Né le 25 mai 1831 à Courtaoult dans l’Aube, Claude Fromonot devient négociant et marchand de vin en gros. Il habite au 71 rue Thiers (actuelle rue Général de Gaulle) à Troyes avec sa femme, Catherine Adèle LAURENT, née à Troyes le 27 mai 1835. Devenu veuf le 10 octobre 1908, Claude Fromonot prend sa retraite et emménage au 7 rue Diderot avec son fils Claude-Marie, né le 8 juillet 1860, et une domestique prénommée Jeanne-Eugénie Gillot, née en 1862. Claude Fromonot décède à son domicile le 5 décembre 1914, à l’âge de 83 ans. A la mort de son père, Claude-Marie vit dans la maison avec sa femme Emilie, née en 1862 et deux domestiques, Mathieu, né en 1858 et Marie Hafner, née en 1861. Il déménage de la maison en 1924 pour habiter à Saint-Parres-les-Vaudes avec sa femme.

Son frère Gustave-Marie, né le 20 mai 1869 et ingénieur à Paris, prend alors possession de la propriété. Il y vit avec son épouse Joséphine Jeanne Joly, née en 1868 et leur domestique Clémentine Rochereuil, née en 1892. Cet ingénieur dans la Marine et Chevalier de la Légion d’honneur décède également au 7 rue Diderot, le 21 juillet 1934, à l’âge de 65 ans. Joséphine Jeanne, sa veuve, hérite de la maison. Elle loue notamment une chambre à Jean Fily, ingénieur chez Vachette et Compagnie.

Pendant la Seconde Guerre mondiale, la maison est réquisitionnée par les allemands du 1er janvier au 31 décembre 1942. Dès le mois de janvier 1943, Joséphine Jeanne Fromonot souhaite faire don à la Ville de Troyes de la propriété rue Diderot. Cette proposition est adoptée par le Conseil municipal le 23 mars 1943. Cette donation établit que Joséphine garde l’usufruit de sa maison jusqu’à sa mort tandis que l’entretien et les charges liés à l’édifice et au jardin, le tout réparti sur une surface de 1613m², incombent à la Ville de Troyes. Joséphine Jeanne décède à Troyes le 25 mars 1945. La maison reste inoccupée avant de servir de logement de fonction ainsi que de cantine pour le groupe scolaire Diderot.

Le projet d’habitation correspond à la construction achevée. Bien que des détails manquent sur les plans de façades, on remarque quelques modifications.

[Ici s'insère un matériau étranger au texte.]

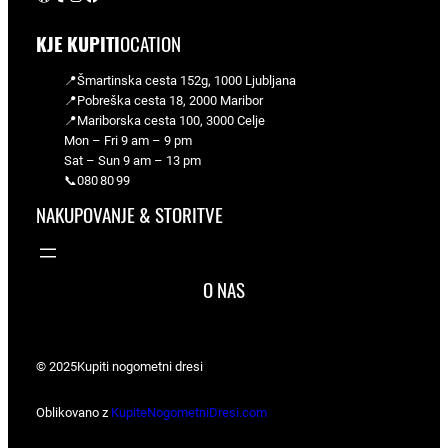
KJE KUPITI
OCATION
📍Šmartinska cesta 152g, 1000 Ljubljana
📍Pobreška cesta 18, 2000 Maribor
📍Mariborska cesta 100, 3000 Celje
Mon – Fri 9 am – 9 pm
Sat – Sun 9 am – 13 pm
📞080 80 99
NAKUPOVANJE & STORITVE
O NAS
© 2025
Kupiti nogometni dresi
Oblikovano z
KupiteNogometniDresi.com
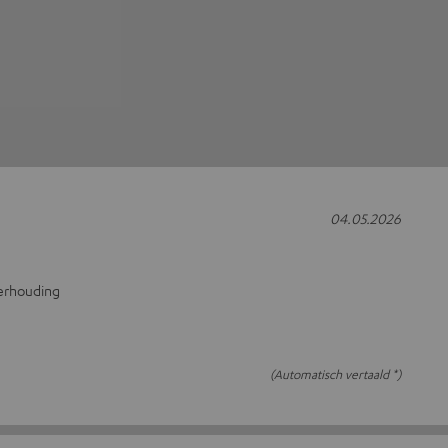
04.05.2026
verhouding
(Automatisch vertaald *)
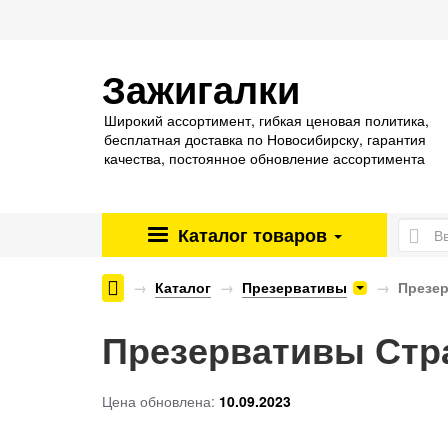
Зажигалки
Широкий ассортимент, гибкая ценовая политика,
бесплатная доставка по Новосибирску, гарантия
качества, постоянное обновление ассортимента
Каталог
товаров
Энергетические паучи ENERGY SHOCK
Каталог
Презервативы
Презе
Презервативы Стр
Цена обновлена:
10.09.2023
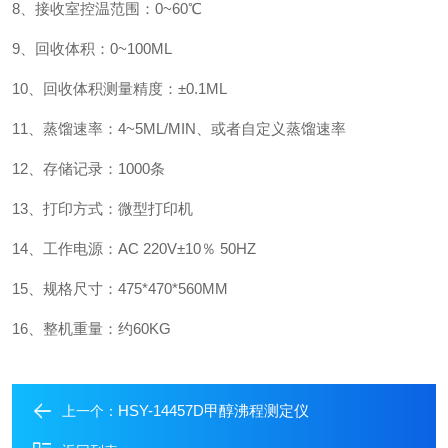
8、接收室控温范围：0~60℃
9、回收体积：0~100ML
10、回收体积测量精度：±0.1ML
11、蒸馏速率：4~5ML/MIN、或者自定义蒸馏速率
12、存储记录：1000条
13、打印方式：微型打印机
14、工作电源：AC 220V±10％ 50HZ
15、规格尺寸：475*470*560MM
16、整机重量：约60KG
HSY-14457D甲醇沸程测定仪
上一个：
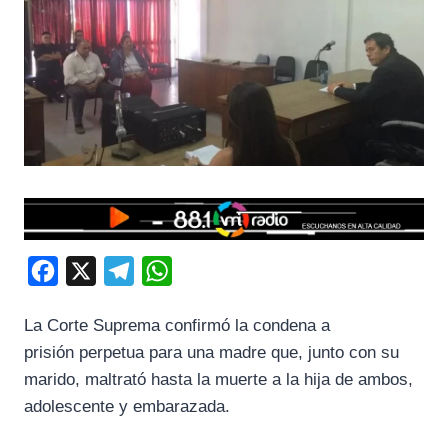
F
X
T
W
a
e
h
La Corte Suprema confirmó la condena a
c
l
a
prisión perpetua para una madre que, junto con su
e
e
t
marido, maltrató hasta la muerte a la hija de ambos,
b
g
s
adolescente y embarazada.
o
r
A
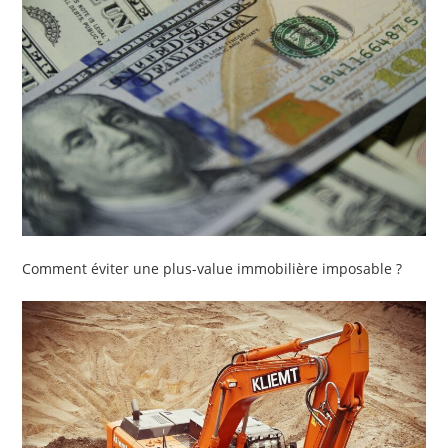
Comment éviter une plus-value immobilière imposable ?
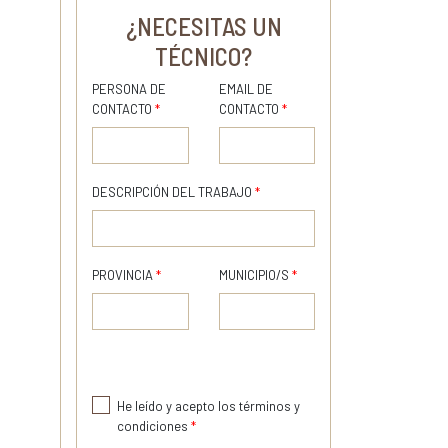
¿NECESITAS UN
TÉCNICO?
PERSONA DE
EMAIL DE
CONTACTO
*
CONTACTO
*
DESCRIPCIÓN DEL TRABAJO
*
PROVINCIA
*
MUNICIPIO/S
*
He leído y acepto los términos y
condiciones
*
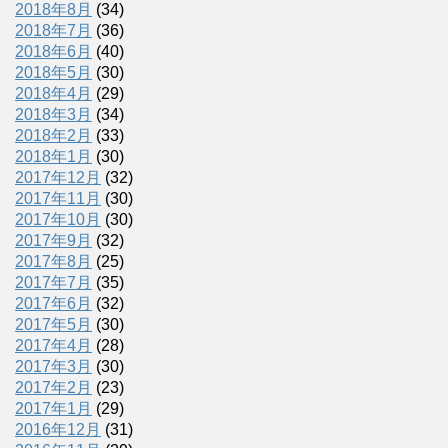
2018年8月
(34)
2018年7月
(36)
2018年6月
(40)
2018年5月
(30)
2018年4月
(29)
2018年3月
(34)
2018年2月
(33)
2018年1月
(30)
2017年12月
(32)
2017年11月
(30)
2017年10月
(30)
2017年9月
(32)
2017年8月
(25)
2017年7月
(35)
2017年6月
(32)
2017年5月
(30)
2017年4月
(28)
2017年3月
(30)
2017年2月
(23)
2017年1月
(29)
2016年12月
(31)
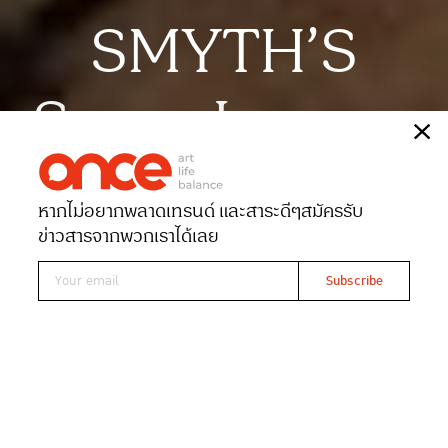
SMYTH’S
Super Luxury
เรื่อง
ONCE-team
หากไม่อยากพลาดเทรนด์ และสาระดีๆ
สมัครรับ
Date 28-02-2025
Views 961
ข่าวสารจากพวกเราได้เลย
สิงห์ เอสเตท เปิดโครงการ
SMYTH’S เติมเต็มเซกเมนต์ Super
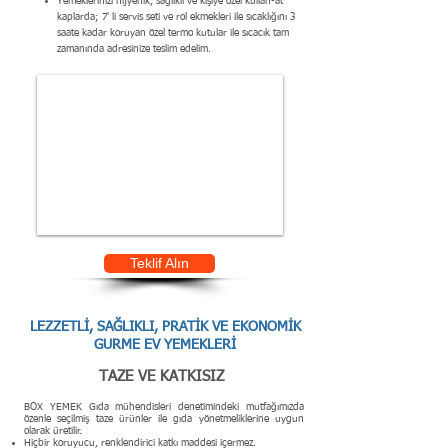
Yemeklerinizi hijyenik, sağlıklı ve kişiye özel kullan-at
kaplarda; 7' li servis seti ve rol ekmekleri ile sıcaklığını 3
saate kadar koruyan özel termo kutular ile sıcacık tam
zamanında adresinize teslim edelim.
Teklif Alın
LEZZETLİ, SAĞLIKLI, PRATİK VE EKONOMİK
GURME EV YEMEKLERİ
TAZE VE KATKISIZ
BOX YEMEK Gıda mühendisleri denetimindeki mutfağımızda
özenle seçilmiş taze ürünler ile gıda yönetmeliklerine uygun
olarak üretilir.
Hiçbir koruyucu, renklendirici katkı maddesi içermez.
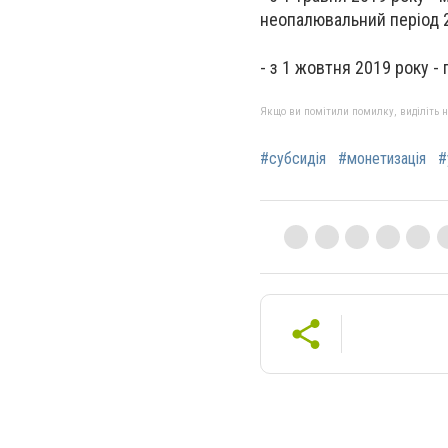
неопалювальний період 
- з 1 жовтня 2019 року -
Якщо ви помітили помилку, виділіть нео
#субсидія
#монетизація
#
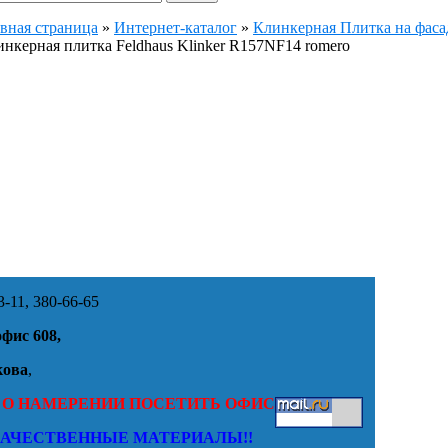
вная страница
»
Интернет-каталог
»
Клинкерная Плитка на фасад
нкерная плитка Feldhaus Klinker R157NF14 romero
-11, 380-66-65
офис 608,
кова
,
 О НАМЕРЕНИИ ПОСЕТИТЬ ОФИС
КАЧЕСТВЕННЫЕ МАТЕРИАЛЫ!!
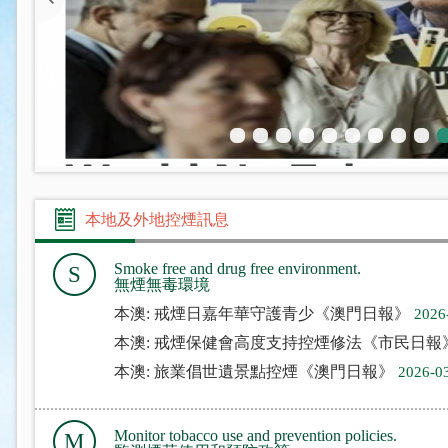
本地及外地控煙訊息
Smoke free and drug free environment.
S
無煙無毒環境
本澳: 戒煙日嘉年華守護青少《澳門日報》
2026
本澳: 戒煙保健會高度支持控煙修法《市民日報
本澳: 旅業倡世遺景點控煙《澳門日報》
2026-0
Monitor tobacco use and prevention policies.
M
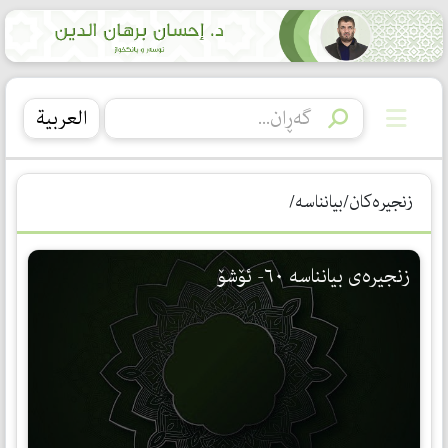
العربیة
زنجیرەکان/بیانناسە/
زنجیرەی بیانناسە ٦٠- ئۆشۆ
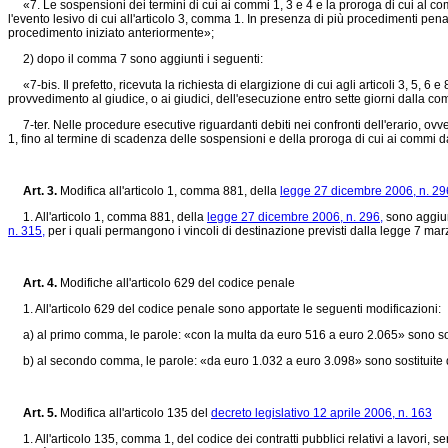
«7. Le sospensioni dei termini di cui ai commi 1, 3 e 4 e la proroga di cui al c
l'evento lesivo di cui all'articolo 3, comma 1. In presenza di più procedimenti pe
procedimento iniziato anteriormente»;
2) dopo il comma 7 sono aggiunti i seguenti:
«7-bis. Il prefetto, ricevuta la richiesta di elargizione di cui agli articoli 3, 5,
provvedimento al giudice, o ai giudici, dell'esecuzione entro sette giorni dalla co
7-ter. Nelle procedure esecutive riguardanti debiti nei confronti dell'erario, ovver
1, fino al termine di scadenza delle sospensioni e della proroga di cui ai commi da
Art. 3.
Modifica all'articolo 1, comma 881, della
legge 27 dicembre 2006, n. 29
1. All'articolo 1, comma 881, della
legge 27 dicembre 2006, n. 296,
sono aggiunt
n. 315,
per i quali permangono i vincoli di destinazione previsti dalla
legge 7 mar
Art. 4.
Modifiche all'articolo 629 del codice penale
1. All'articolo 629 del codice penale sono apportate le seguenti modificazioni:
a) al primo comma, le parole: «con la multa da euro 516 a euro 2.065» sono sost
b) al secondo comma, le parole: «da euro 1.032 a euro 3.098» sono sostituite d
Art. 5.
Modifica all'articolo 135 del
decreto legislativo 12 aprile 2006, n. 163
1. All'articolo 135, comma 1, del codice dei contratti pubblici relativi a lavori, serv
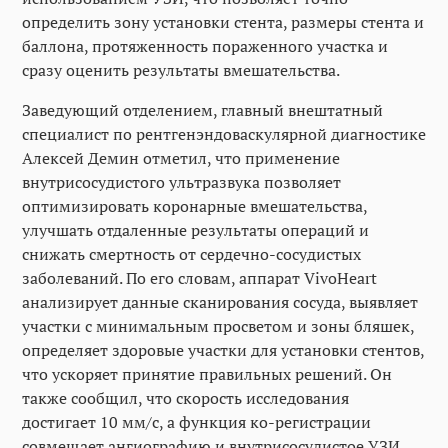
определить зону установки стента, размеры стента и
баллона, протяженность пораженного участка и
сразу оценить результаты вмешательства.
Заведующий отделением, главный внештатный
специалист по рентгенэндоваскулярной диагностике
Алексей Демин отметил, что применение
внутрисосудистого ультразвука позволяет
оптимизировать коронарные вмешательства,
улучшать отдаленные результаты операций и
снижать смертность от сердечно-сосудистых
заболеваний. По его словам, аппарат VivoHeart
анализирует данные сканирования сосуда, выявляет
участки с минимальным просветом и зоны бляшек,
определяет здоровые участки для установки стентов,
что ускоряет принятие правильных решений. Он
также сообщил, что скорость исследования
достигает 10 мм/с, а функция ко-регистрации
совмещает ангиографию и внутрисосудистое УЗИ,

Le nombre de fenêtres diffère sur la façade latérale côté jardin puisque deux lucarnes ont été rajoutées. Toutes les ouvertures situées au niveau des combles sont finalement de formes et de tailles identiques, avec un fronton en arc surbaissé bombé. Toutes les fenêtres du rez-de-chaussée disposent d’un fronton, bien que cela ne soit pas indiqué sur les plans. Certains sont en arc surbaissé bombé et d’autres sont triangulaires. Sur la façade latérale située rue Jean-Claude Habert, une fenêtre au rez-de-chaussée a été rajoutée lors de la construction et l’orientation des ouvertures qui suivent l’implantation de l’escalier a été inversées. Une frise horizontale est également présente sous le toit en ardoise, le long des façades latérales et de la façade principale. Aucune indication sur les plans n’est faite concernant les chaînes d’angles (5) et les jambages (6) en pierre. Il en est de même pour les linteaux (7) ; un seul est en brique avec un arc surbaissé, tous les autres ont une forme de plate-bande en pierre. Avec le temps, des marquises ont été installées voire rénovées au-dessus des trois portes d’entrée et le portail a été repeint et électrifié.

 

[1] Fronton : http://www.editions-eyrolles.com/Dico-BTP/definition.html?id=4540

[2] Arc plein-cintre : http://www.editions-eyrolles.com/Dico-BTP/definition.html?id=516

[3] Arc surbaissé : http://www.editions-eyrolles.com/Dico-BTP/definition.html?id=521

[4] Arc bombé : http://www.editions-eyrolles.com/Dico-BTP/definition.html?id=491

[5] Chaîne d’angle : https://fr.wikipedia.org/wiki/Cha%C3%AEnage

[6] Jambage : http://www.editions-eyrolles.com/Dico-BTP/definition.html?id=5251

[7] Linteau : http://www.editions-eyrolles.com/Dico-BTP/definition.html?id=5558
Le fait qu’il soit en plate-bande, signifie qu’il a une forme droite et horizontale

 

Cote archive : 1D86, 1F74, 2H97, 4O18, 1O355, 1821W22, 1822W252

Bibliographie :
- HUMBERT Jean-Louis, Troyes. Bourgeoises & ouvrières. Maisons du XIXe siècle. Editions Sauvegarde et Avenir de Troyes, Troyes, 2005, 80 p.